THE RECORDS »
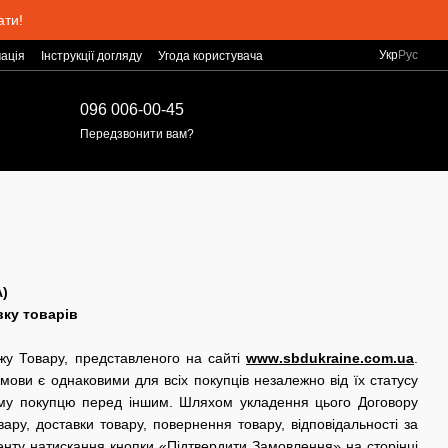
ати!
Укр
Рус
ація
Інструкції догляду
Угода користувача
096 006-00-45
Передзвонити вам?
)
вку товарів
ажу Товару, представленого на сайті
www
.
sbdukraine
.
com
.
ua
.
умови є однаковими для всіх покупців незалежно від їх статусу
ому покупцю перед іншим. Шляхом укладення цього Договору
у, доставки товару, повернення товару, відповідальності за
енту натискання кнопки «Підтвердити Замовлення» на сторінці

...

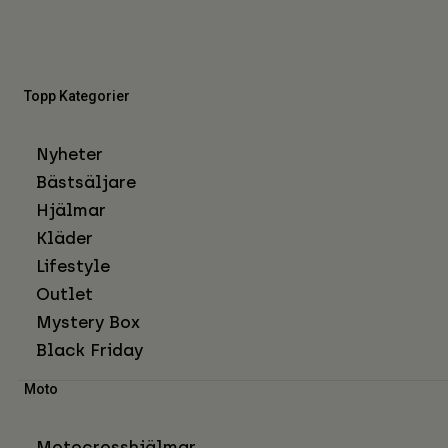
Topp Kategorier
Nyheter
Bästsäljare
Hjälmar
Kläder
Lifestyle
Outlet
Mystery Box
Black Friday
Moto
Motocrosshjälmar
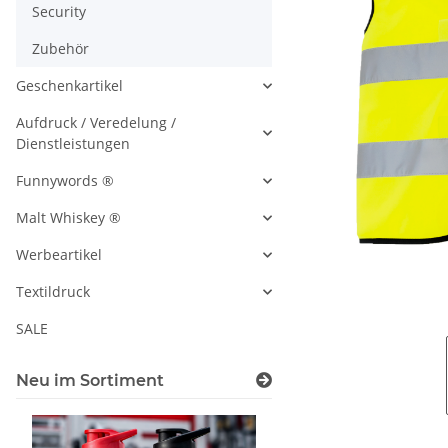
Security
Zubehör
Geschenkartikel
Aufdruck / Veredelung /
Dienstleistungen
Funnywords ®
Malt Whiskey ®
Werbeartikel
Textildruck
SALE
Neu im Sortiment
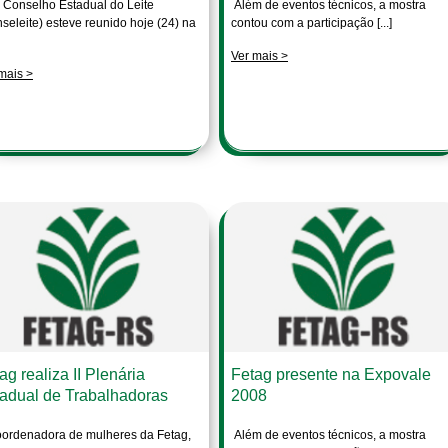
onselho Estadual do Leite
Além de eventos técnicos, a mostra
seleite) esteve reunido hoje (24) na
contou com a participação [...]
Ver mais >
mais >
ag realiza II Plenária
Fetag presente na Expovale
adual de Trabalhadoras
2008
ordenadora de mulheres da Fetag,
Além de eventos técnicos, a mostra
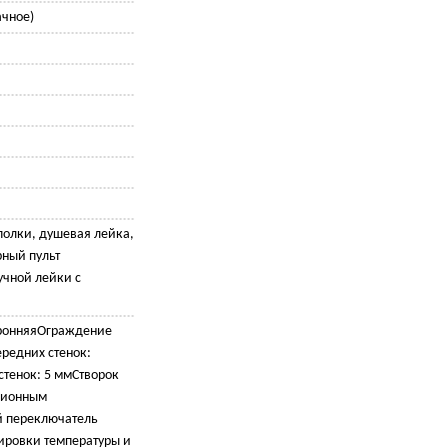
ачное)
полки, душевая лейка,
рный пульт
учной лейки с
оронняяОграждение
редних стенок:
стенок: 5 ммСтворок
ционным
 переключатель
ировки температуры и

ACTION ITEM » To complete this exercise, transcribe exactly the lines above from the one that holds "Funnywords ®" through the one that holds "переключатель". Pictures stay out.

TASK SOLUTION »
Funnywords ®
Malt Whiskey ®
Werbeartikel
Textildruck
SALE
Neu im Sortiment
onselho Estadual do Leite
Além de eventos técnicos, a mostra
seleite) esteve reunido hoje (24) na
contou com a participação [...]
Ver mais >
mais >
ag realiza II Plenária
Fetag presente na Expovale
adual de Trabalhadoras
2008
ordenadora de mulheres da Fetag,
Além de eventos técnicos, a mostra
ачное)
полки, душевая лейка,
рный пульт
учной лейки с
оронняяОграждение
редних стенок:
стенок: 5 ммСтворок
ционным
 переключатель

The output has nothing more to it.